Most businesses assume their CRM is working. Records are populated. Fields look complete. The pipeline has numbers in it. But underneath that appearance of order, contact data is decaying at a rate that most teams never measure and rarely address until it is already causing visible damage.
Research released in March 2026 puts the scale of the problem in clear terms. Nearly 30% of B2B contact records become outdated within a single year, costing sales teams an average of 546 hours in lost productivity annually. For any business that depends on relationship-driven outreach, whether that is a software company chasing enterprise accounts or a craft producer building distributor and venue partnerships, the findings on CRM data decay and the cost of letting it go unmanaged are worth taking seriously.
This article breaks down why enrichment matters, what a practical enrichment workflow looks like, and how to build the maintenance habit before decay reaches a critical level.
The Three Fields That Decay Fastest
Not all CRM data ages at the same rate. Three fields consistently show the fastest deterioration and also happen to be the most operationally critical:
- Job titles change through promotions, lateral moves, restructuring, and new hires. A contact reached under the wrong title gets the wrong message, routed to the wrong follow-up sequence, or simply ignored because the context no longer applies
- Direct phone numbers get reassigned when someone leaves an organisation. Calling a reassigned number wastes time, creates confusion, and in some cases signals to the new holder that your outreach process is sloppy
- Work email addresses become invalid the moment a professional changes employer. Hard bounces from stale emails accumulate silently until they trigger deliverability penalties that affect every message your domain sends
The compounding problem is that CRM systems do not detect these changes automatically. A record that was accurate 18 months ago looks identical to one that was verified last week. The only way to know which is which is to enrich and verify on a scheduled basis.

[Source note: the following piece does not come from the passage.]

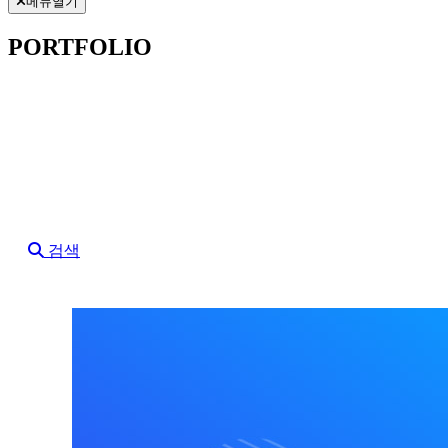
메뉴열기
PORTFOLIO
검색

What Happens When You Ignore It
The damage from unmanaged data decay follows a predictable sequence:
- Emails bounce at increasing rates as stale addresses accumulate in active segments
- Bounce rates above 10% trigger email service provider flags, reducing inbox placement across all sends
- Inbox placement drops, suppressing open rates even on valid, well-crafted campaigns
- Performance data becomes distorted because metrics reflect deliverability failures as much as campaign quality
- Sales reps spend time on contacts who have changed roles or left their companies entirely
- Pipeline reporting overstates real opportunity because records that should be archived remain active
Each stage makes the next one worse. The teams that address decay early avoid this cascade entirely. The ones that wait until campaigns fail visibly are already operating at a significant disadvantage.
A Practical Enrichment Workflow
Data enrichment does not require rebuilding your CRM or migrating to a new platform. The most efficient approach works on top of your existing system.
- Export the segment you want to enrich by filtering for contacts inactive for 90 or more days, or contacts in a specific campaign cohort
- Upload to an enrichment platform that matches your records against a live, verified professional database
- Review the match results and confirm updated job titles, email addresses, and direct phone numbers
- Flag contacts with significant role changes for manual review before reactivating them in sequences
- Re-import the enriched records into your CRM, preserving existing activity history and notes
- Remove confirmed hard bounces immediately and archive contacts where no match was found
- Document the enrichment date in a custom field so the next refresh cycle can be tracked accurately
A batch of around 5,000 contacts can typically be processed and re-imported in under two hours. Running this workflow quarterly adds minimal operational overhead while keeping the most critical segments reliable.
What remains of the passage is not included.